The outdoor season brought her a 400m victory at the Drake Relays, a NCAA Midwest Regional championship in the 400m and won a bronze medal in July at the very same CAC Games where her coach spotted her.

“From her freshman year, she had progressed much more than I had ever imagined,” Grant said. “When she came in, her best time (in the 400m) was 53.8. Her first 400m open indoors, she bettered that time. She’s going to go a long, long way.”

Alexander herself said she saw signs early on that this could be a successful year.

“I knew that I was going to do big things this year because I was much stronger and experience,” she said. “The biggest surprise for me was winning NCAA Indoors.”
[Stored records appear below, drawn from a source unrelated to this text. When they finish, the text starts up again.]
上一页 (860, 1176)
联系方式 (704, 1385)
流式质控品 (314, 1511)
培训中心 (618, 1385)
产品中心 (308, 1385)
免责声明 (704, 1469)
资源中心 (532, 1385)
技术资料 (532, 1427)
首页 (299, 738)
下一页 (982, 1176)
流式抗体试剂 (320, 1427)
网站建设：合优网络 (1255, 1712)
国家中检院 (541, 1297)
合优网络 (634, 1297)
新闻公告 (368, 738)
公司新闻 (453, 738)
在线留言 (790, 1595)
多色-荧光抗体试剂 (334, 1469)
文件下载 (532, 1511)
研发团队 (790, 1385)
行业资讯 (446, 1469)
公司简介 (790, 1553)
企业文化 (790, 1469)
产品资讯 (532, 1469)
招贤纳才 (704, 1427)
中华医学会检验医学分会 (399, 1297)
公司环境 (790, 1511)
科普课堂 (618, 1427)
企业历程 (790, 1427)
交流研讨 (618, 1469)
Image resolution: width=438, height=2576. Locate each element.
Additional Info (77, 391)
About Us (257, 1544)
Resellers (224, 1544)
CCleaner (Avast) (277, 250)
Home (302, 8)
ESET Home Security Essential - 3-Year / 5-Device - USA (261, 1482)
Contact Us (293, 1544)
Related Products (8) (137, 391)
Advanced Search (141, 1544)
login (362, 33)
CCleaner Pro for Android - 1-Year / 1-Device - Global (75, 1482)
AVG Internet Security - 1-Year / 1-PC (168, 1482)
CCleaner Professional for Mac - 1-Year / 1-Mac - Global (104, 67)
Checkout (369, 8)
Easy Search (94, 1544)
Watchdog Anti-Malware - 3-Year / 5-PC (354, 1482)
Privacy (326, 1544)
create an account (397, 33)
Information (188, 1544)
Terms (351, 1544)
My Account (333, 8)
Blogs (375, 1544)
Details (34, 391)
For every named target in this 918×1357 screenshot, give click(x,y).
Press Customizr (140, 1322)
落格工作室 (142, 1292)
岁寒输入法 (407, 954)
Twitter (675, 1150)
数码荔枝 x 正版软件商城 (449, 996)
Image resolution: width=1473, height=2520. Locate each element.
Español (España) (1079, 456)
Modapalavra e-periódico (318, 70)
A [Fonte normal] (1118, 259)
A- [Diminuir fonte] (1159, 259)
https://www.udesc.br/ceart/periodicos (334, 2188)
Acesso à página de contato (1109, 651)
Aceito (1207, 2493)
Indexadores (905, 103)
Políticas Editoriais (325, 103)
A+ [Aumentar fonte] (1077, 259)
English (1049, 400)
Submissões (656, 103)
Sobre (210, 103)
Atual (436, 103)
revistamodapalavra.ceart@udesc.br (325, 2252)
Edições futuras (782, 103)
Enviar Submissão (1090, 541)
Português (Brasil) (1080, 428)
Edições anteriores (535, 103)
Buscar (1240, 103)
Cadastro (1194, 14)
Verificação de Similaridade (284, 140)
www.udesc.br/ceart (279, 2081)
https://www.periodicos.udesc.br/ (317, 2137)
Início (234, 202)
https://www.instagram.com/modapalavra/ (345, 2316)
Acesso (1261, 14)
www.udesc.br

She was the star of the Big Ten Indoor Championships too, winning the 400m in 52.31 seconds, smashing both the Iowa school record as well as the Big Ten championship record. She broke the Big Ten record by 1.47 seconds and then won the 200m dash, earning first team all-Big Ten honors.

Still, there may be biggest meets on her horizon than the Big Ten Championships. Grant wants her to run in the Olympics.

“If she runs 50 point next year, which I’m almost sure that will happen, that’s all she needs to do,” he said. “She’s basically a shoo-in to go because of her country. She’s about the best thing coming out of Saint Vincent. She will go, my goal for is just not to go but to at least be in the finals.”

Grant said there are still plenty of things for her to work on to get under that 51-second mark. The pair are working on the distribution of her energy throughout the race; the coach said she sometimes runs a slow first 200 meters and then runs herself ragged in the last 200.

Fortunately, determination doesn’t seem to be a problem. The coach recalls one of his favorite meets last year for Alexander, the Big Ten Indoors where she broke the conference record.

“She didn’t run a very good prelim in the 400 so she was seeded in the slow section for the final,” Grant said. “I said to her, `this is going to be just you and the clock.’ She just went out and she was awesome.”

For the fire in her eyes on the track, she seems very laid-back off of it. Grant said that she likes to pal around with teammate Peaches Roach and that a glance their way usually reveals at least one of the two of them laughing.

“(She’s) very, very jovial,” Grant said of Alexander. “She’s fun; you very rarely see a serious side to her. She’s always joking, always happy, kind of happy-go-lucky.”

Happy-go-lucky? Sounds about right. She said she’s happy now with the Big Ten nomination, she’s been lucky to stay injury-free thus far, and Grant says that there is even farther that she can go.

“This young lady doesn’t even realize how good she can be.”